If there is no ambiguity, the smaller tensor can be "broadcasted" implicitly to match the larger tensor's shape before an operation is applied to them.
x = np.array([12, 3, 6, 14])
x = x + 3
print(x)
print ('Dimensions: ' + str(x.ndim))
print ('Shape: ' + str(x.shape))
[15 6 9 17] Dimensions: 1 Shape: (4,)
x = np.array([[0, 1, 2],
[-2, 5, 3]])
x = x - 1
print(x)
print ('Dimensions: ' + str(x.ndim))
print ('Shape: ' + str(x.shape))
[[-1 0 1] [-3 4 2]] Dimensions: 2 Shape: (2, 3)
x = np.array([[0, 1, 2],
[-2, 5, 3]])
y = np.array([1, 2, 3])
z = x + y
print(z)
print ('Dimensions: ' + str(z.ndim))
print ('Shape: ' + str(z.shape))
[[ 1 3 5] [-1 7 6]] Dimensions: 2 Shape: (2, 3)
x = np.array([[0, 1, 2],
[-2, 5, 3]])
x = np.sum(x) # x is now a scalar (0D tensor)
print(x)
print ('Dimensions: ' + str(x.ndim))
print ('Shape: ' + str(x.shape))
9 Dimensions: 0 Shape: ()
# Sums a matrix on its first axis (rows)
x = np.array([[0, 1, 2],
[-2, 5, 3]])
x = np.sum(x, axis=0) # x is now a vector (1D tensor)
print(x)
print ('Dimensions: ' + str(x.ndim))
print ('Shape: ' + str(x.shape))
[-2 6 5] Dimensions: 1 Shape: (3,)
# Sums a matrix on its second axis (columns)
x = np.array([[0, 1, 2],
[-2, 5, 3]])
x = np.sum(x, axis=1) # x is now a vector (1D tensor)
print(x)
print ('Dimensions: ' + str(x.ndim))
print ('Shape: ' + str(x.shape))
[3 6] Dimensions: 1 Shape: (2,)
# Sums a matrix on its second axis (columns), keeping the same dimensions
x = np.array([[0, 1, 2],
[-2, 5, 3]])
x = np.sum(x, axis=0, keepdims=True) # x is still a matrix (2D tensor)
print(x)
print ('Dimensions: ' + str(x.ndim))
print ('Shape: ' + str(x.shape))
[[-2 6 5]] Dimensions: 2 Shape: (1, 3)
x = np.random.randn(3,4)
print(x)
print("Mean: " + str(x.mean(axis=0)))
print("Standard deviation: " + str(x.std(axis=0)))
x -= x.mean(axis=0)
x /= x.std(axis=0)
print(x)
print("Final mean: " + str(x.mean(axis=0)))

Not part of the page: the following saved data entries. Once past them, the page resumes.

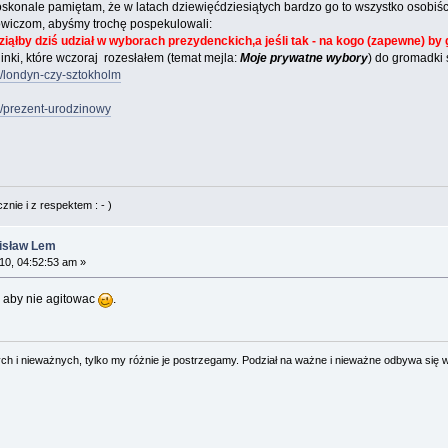
oskonale pamiętam, że w latach dziewięćdziesiątych bardzo go to wszystko osobiś
wiczom, abyśmy trochę pospekulowali:
ziąłby dziś udział w wyborach prezydenckich,a jeśli tak - na kogo (zapewne) by
inki, które wczoraj rozesłałem (temat mejla:
Moje prywatne wybory
) do gromadki 
6/londyn-czy-sztokholm
1/prezent-urodzinowy
nie i z respektem : - )
nisław Lem
0, 04:52:53 am »
 aby nie agitowac
.
 i nieważnych, tylko my różnie je postrzegamy. Podział na ważne i nieważne odbywa się 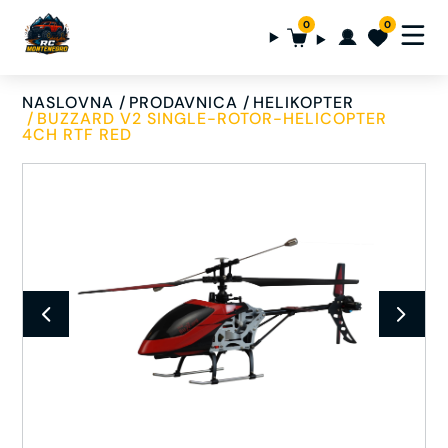
0
0
NASLOVNA
PRODAVNICA
HELIKOPTER
BUZZARD V2 SINGLE-ROTOR-HELICOPTER
4CH RTF RED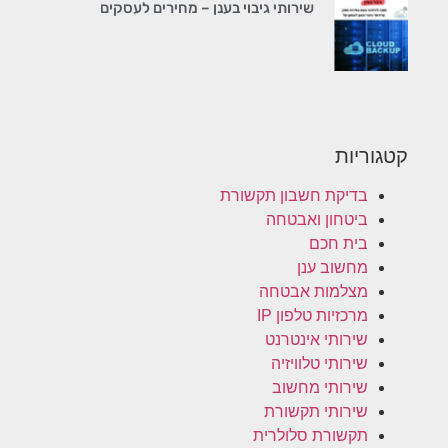
שירותי גיבוי בענן – מחירים לעסקים
קטגוריות
בדיקת חשבון תקשורת
ביטחון ואבטחה
בית חכם
מחשוב ענן
מצלמות אבטחה
מרכזיות טלפון IP
שירותי אינטרנט
שירותי טלוויזיה
שירותי מחשוב
שירותי תקשורת
תקשורת סלולרית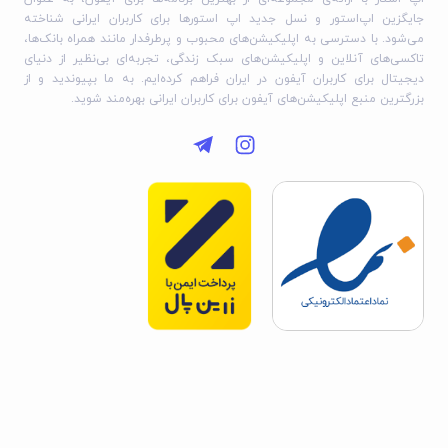
جایگزین اپ‌استور و نسل جدید اپ استورها برای کاربران ایرانی شناخته
می‌شود. با دسترسی به اپلیکیشن‌های محبوب و پرطرفدار مانند همراه بانک‌ها،
تاکسی‌های آنلاین و اپلیکیشن‌های سبک زندگی، تجربه‌ای بی‌نظیر از دنیای
دیجیتال برای کاربران آیفون در ایران فراهم کرده‌ایم. به ما بپیوندید و از
بزرگترین منبع اپلیکیشن‌های آیفون برای کاربران ایرانی بهره‌مند شوید.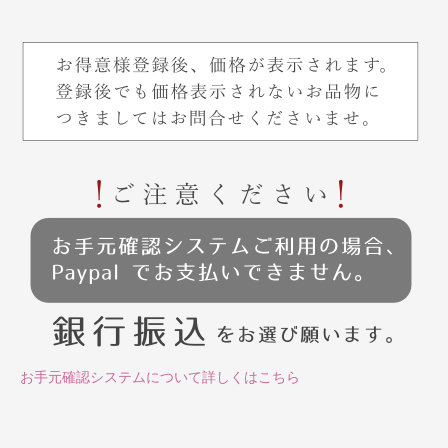
お手元確認システムについて詳しくはこちら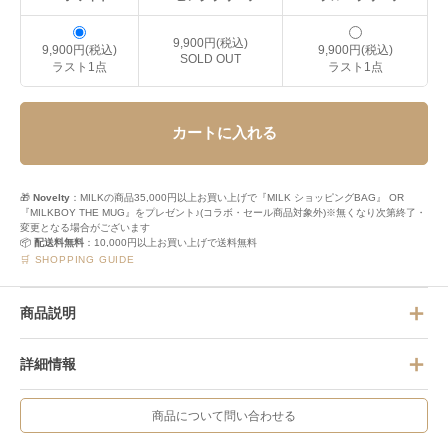
9,900円(税込)
9,900円(税込)
9,900円(税込)
SOLD OUT
ラスト1点
ラスト1点
カートに入れる
🎁
Novelty
：MILKの商品35,000円以上お買い上げで『MILK ショッピングBAG』 OR
『MILKBOY THE MUG』をプレゼント♪(コラボ・セール商品対象外)※無くなり次第終了・
変更となる場合がございます
📦
配送料無料
：10,000円以上お買い上げで送料無料
🛒 SHOPPING GUIDE
商品説明
詳細情報
商品について問い合わせる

print("Final standard deviation: " + str(x.std(axis=0)))
[[-0.68306552 -0.51606135 -0.03604431 -0.18932272] [ 1.10231885 -0.23115393 -0.03278724 0.43574405] [ 1.08069115 -0.5709149 1.10707078 2.13235445]] Mean: [ 0.49998149 -0.43937672 0.34607975 0.79292526] Standard deviation: [0.83658716 0.14892902 0.53810356 0.98089416] [[-1.4141348 -0.5149072 -0.71013106 -1.00138019] [ 0.71999354 1.39813451 -0.70407819 -0.36413838] [ 0.69414125 -0.88322731 1.41420924 1.36551857]] Final mean: [ 7.40148683e-17 3.33066907e-16 -7.40148683e-17 1.48029737e-16] Final standard deviation: [1. 1. 1. 1.]